**** Data for review ****

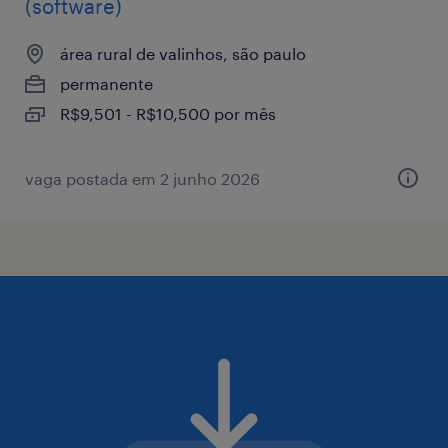
(software)
área rural de valinhos, são paulo
permanente
R$9,501 - R$10,500 por mês
vaga postada em 2 junho 2026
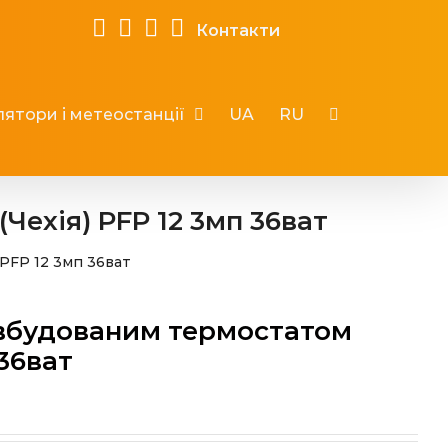
Контакти
ятори і метеостанції
UA
RU
Чехія) PFP 12 3мп 36ват
 PFP 12 3мп 36ват
 вбудованим термостатом
 36ват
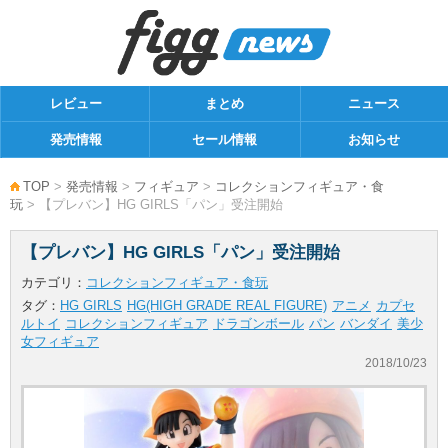
レビュー
まとめ
ニュース
発売情報
セール情報
お知らせ
TOP
>
発売情報
>
フィギュア
>
コレクションフィギュア・食
玩
> 【プレバン】HG GIRLS「パン」受注開始
【プレバン】HG GIRLS「パン」受注開始
カテゴリ：
コレクションフィギュア・食玩
タグ：
HG GIRLS
HG(HIGH GRADE REAL FIGURE)
アニメ
カプセ
ルトイ
コレクションフィギュア
ドラゴンボール
パン
バンダイ
美少
女フィギュア
2018/10/23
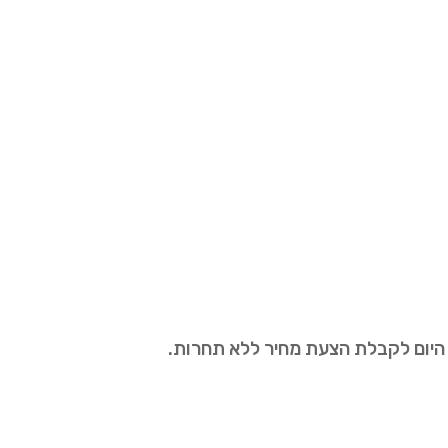
 היום לקבלת הצעת מחיר ללא תחרות.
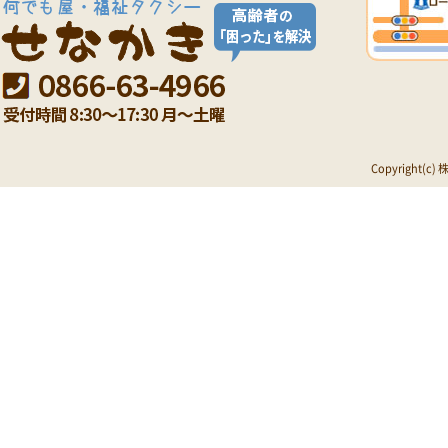
Copyright(c)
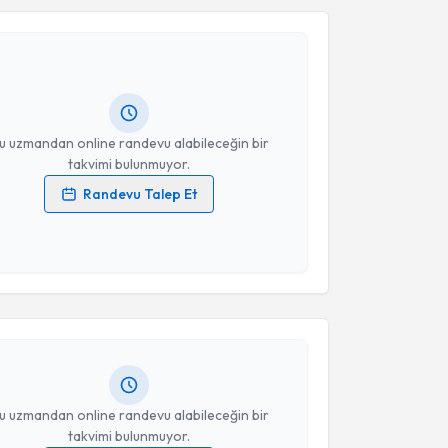
Takvim Talebini Gönder
rkan Seçici
için randevu takvimi talebi oluşturun.
andan randevu almanız için bir takvim
ında e-posta ile bilgilendireceğiz.
resiniz
u uzmandan online randevu alabileceğin bir
takvimi bulunmuyor.
Randevu Talep Et
 verilerimin işlenmesine ilişkin
Aydınlatma Metni
'ni
 ve kişisel verilerimin belirtilen kapsamda
akvimi Talebi
esini kabul ediyorum.
 Nail Kahraman
için randevu takvimi talebi oluşturun.
Takvim Talebini Gönder
andan randevu almanız için bir takvim
ında e-posta ile bilgilendireceğiz.
resiniz
u uzmandan online randevu alabileceğin bir
takvimi bulunmuyor.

****

[Task item] The response must consist solely of the lines from the one with "Randevu Talep Et" through the end of the listing above, copied exactly; please include the first and the last.

[Result for this task]
Randevu Talep Et
 verilerimin işlenmesine ilişkin
Aydınlatma Metni
'ni
 ve kişisel verilerimin belirtilen kapsamda
akvimi Talebi
esini kabul ediyorum.
 Nail Kahraman
için randevu takvimi talebi oluşturun.
Takvim Talebini Gönder
andan randevu almanız için bir takvim
ında e-posta ile bilgilendireceğiz.
resiniz
u uzmandan online randevu alabileceğin bir
takvimi bulunmuyor.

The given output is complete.